Multimodal Video Search by Examples


Summary

How to effectively and efficiently search for content from large video archives such as BBC TV programmes is a significant challenge. Search is typically done via keyword queries using pre-defined metadata such as titles, tags and viewer's notes.

However, it is difficult to use keywords to search for specific moments in a video where a particular speaker talks about a specific topic at a particular location. Video search by examples is a desirable approach for this scenario as it allows search for content by one or more examples of the interested content without having to specify interest in keyword. However, video search by examples is notoriously challenging, and its performance is still poor.

To improve search performance, multiple modalities should be considered – image, sound, voice and text, as each modality provides a separate search cue so multiple cues should identify more relevant content.

This is multimodal video search by examples (MVSE). In this project we will study efficient, effective, scalable and robust MVSE where video archives are large, historical and dynamic; and the modalities are person (face or voice), context, and topic. The aim is to develop a framework for MVSE and validate it through the development of a prototype search tool.

Such a search tool will be useful for organisations such as the BBC and British Library, who maintain large collections of video archives and want to provide a search tool for their own staff as well as for the public.

It will also be useful for companies such as Youtube who host videos from the public and want to enable video search by examples. We will address key challenges in video segmentation, content representation, hashing, ranking and fusion.


Objectives

The aim of this research project is to create a general framework for multimodal video search by examples (MVSE) so that video archives can be searched by examples of any content; and to build a prototype MVSE tool that is efficient, effective, scalable and extensible, in order to demonstrate the framework.

This project will benefit public and private organisations such as the BBC who maintain large collections of video archives, and want to use the MVSE tool for their own staff, as well as enabling public access to these archives. The project will also benefit other organisations who collect large quantities of audio-visual material and want to develop their own search tools using the framework developed by this project.

Measurable objectives are the following:

  1. To develop state-of-the-art methods for content-based video segmentation in order to index the video by content at the right time and for the right duration. This will support achieving the aim of search by examples of any content. This will be assessed based on evaluation feedback from the BBC on the prototype search tool.
  2. To develop state-of-the-art methods for multimodal, variation (age, lighting, pose and quality) invariant content representation. This will ensure the prototype search tool is effective and, in particular, can deal with historical archives that have lots of variations. This will be assessed by advancing the state-of-the-art in each of the modalities, as well as contributions to the performance of the prototype search tool.
  3. To develop state-of-the-art methods for content ranking based on hash codes and feature vectors for effective video search.

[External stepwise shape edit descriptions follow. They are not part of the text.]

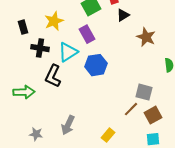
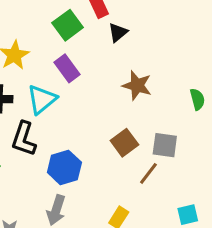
brown star: (146, 37) -> (137, 86), moved
blue hexagon: (96, 65) -> (64, 167), moved
brown square: (153, 115) -> (124, 143), moved

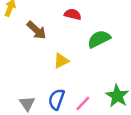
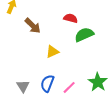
red semicircle: (73, 14) -> (71, 18), moved

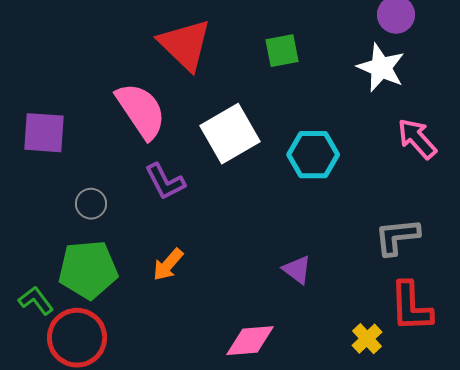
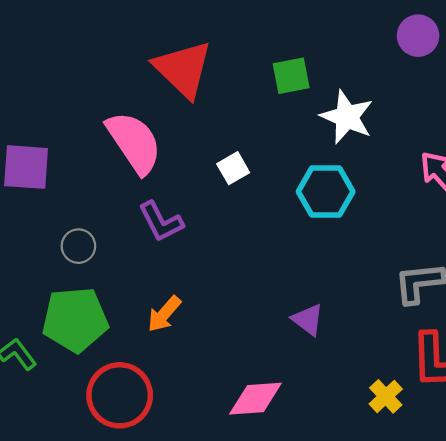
white star: (381, 68) -> (347, 117), moved
white square: (230, 134) -> (233, 168), size x0.5
red circle: (77, 338) -> (120, 395), moved

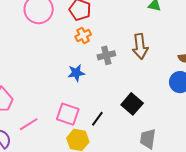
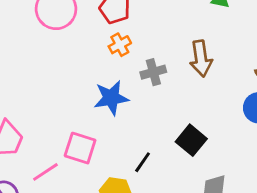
blue star: (76, 73) -> (111, 98), size x1.4
pink square: (68, 114) -> (80, 148), moved

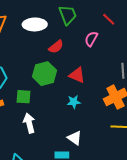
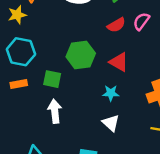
red semicircle: (56, 47) -> (116, 25), moved
white triangle: (75, 138) -> (111, 123), moved

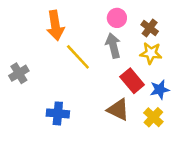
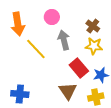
pink circle: (117, 18) -> (52, 17), moved
brown triangle: (118, 110) -> (68, 91), turned 30
yellow cross: (153, 117) -> (96, 97), turned 35

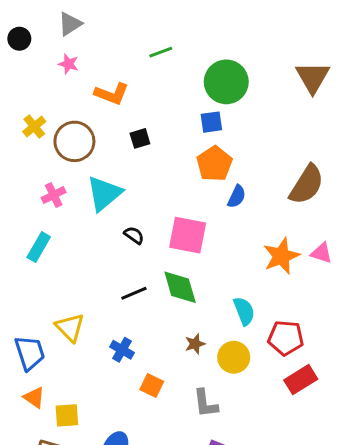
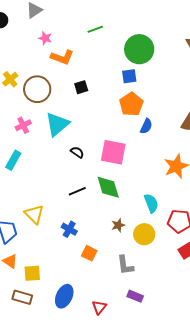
pink star: (68, 64) -> (45, 38), moved

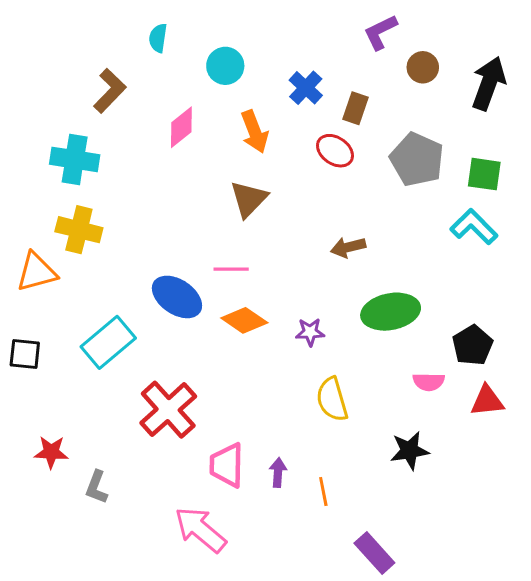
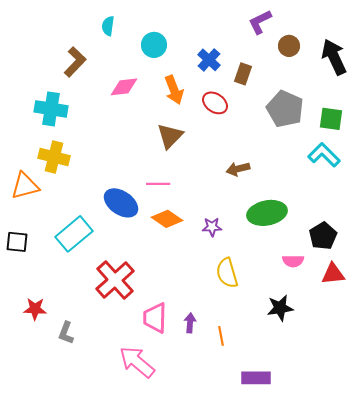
black arrow: (489, 83) -> (334, 57), turned -45
pink diamond: (181, 127) -> (124, 87), turned 32
red ellipse: (335, 151) -> (215, 103), moved
purple rectangle: (374, 553) -> (256, 378), turned -48

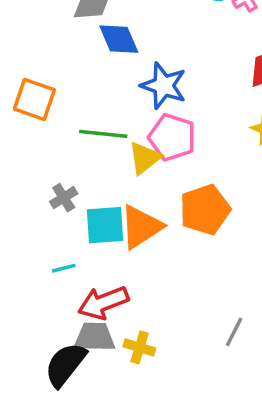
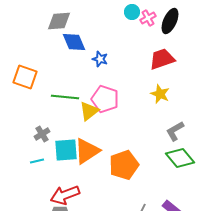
blue star: (164, 86) -> (100, 59), moved, size x0.6
orange pentagon: (205, 210) -> (124, 165), moved
cyan line: (64, 268) -> (37, 161), moved

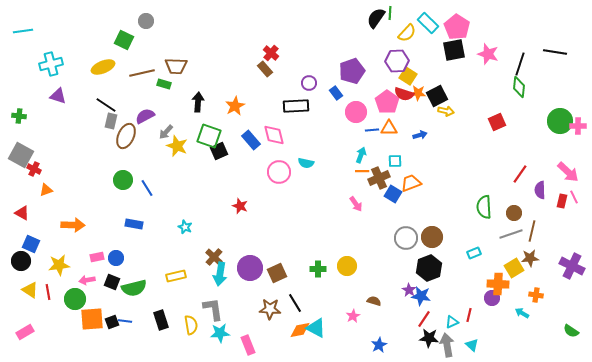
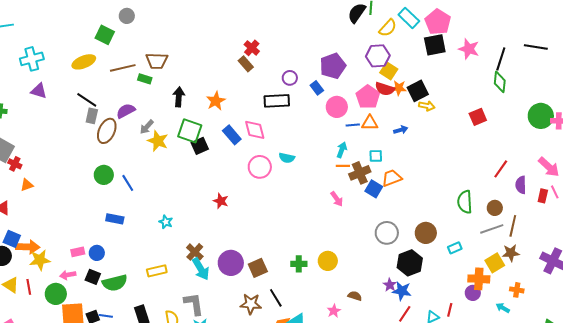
orange arrow: (73, 225) -> (28, 247), moved
brown circle: (432, 237) -> (426, 233), moved
cyan arrow: (220, 274) -> (201, 269), turned -40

This will enable the prototype search tool to handle uncertainty due to accuracy with segmentation and representation. This will be assessed by effectiveness improvements over existing approaches, and contributions to the prototype.
  4. To develop state-of-the-art methods for incremental content hashing in order to allow the tool to efficiently handle dynamic archives, large or small. This will occur as the prototype tool will be built in versions on increasingly complex data, as well as in an incremental manner as more videos are made available by the BBC.
  5. To establish a network of researchers and practitioners in the area of example-based multimedia retrieval. The Challenge Arena, part of the annual workshop, will provide an opportunity to develop shared tasks, in collaboration with the BBC, with objectives directly linked to the aim of this project. It will also provide an opportunity for individuals and organisations external to the project to benchmark against the MVSE tool, to challenge it, or to try it to meet their search needs.

Impact

The project’s objective is to provide scalable next-generation ‘search by example’ functionality across national video archives. The project will develop beyond the state of the art in video segmentation, content representation/matching/ranking functionality and these outputs are intended to provide positive, disruptive impact in multimedia search capability across the media industry nationally and internationally.

The beneficiaries of this project’s outputs will include academics, journalists, broadcasters, TV viewers, multimedia companies and organisations hosting and managing large video or multimedia repositories.

Journalists and broadcasters will directly benefit by time efficiency savings and the rapid discovery of relevant content when using this new technology. This will in turn provide better, more relevant and more enriched TV programming in less time thus having economic savings.

This will have a benefit to TV viewers who will enjoy more relevant TV programmes by the effective repurposing of content within big media archives. As a key partner, the immediate beneficiary will be the BBC who will likely adopt and integrate the new technology within their workflows to improve the discovery of media content when producing TV programmes.

However, the technologies developed are transferable to other broadcasters and indeed major online companies such as Youtube who rely on semantically enriched search technologies.

Academics will benefit by the dissemination and inspiration of the project’s new research findings and search technologies for rapidly discovering relevant video/multimedia content based on new intelligent algorithms.

The pathways to impact document provides an outline of a series of activities including co-creation workshops and licensing to increase the likelihood of research impact and adoption of the novel, disruptive technologies produced in this project.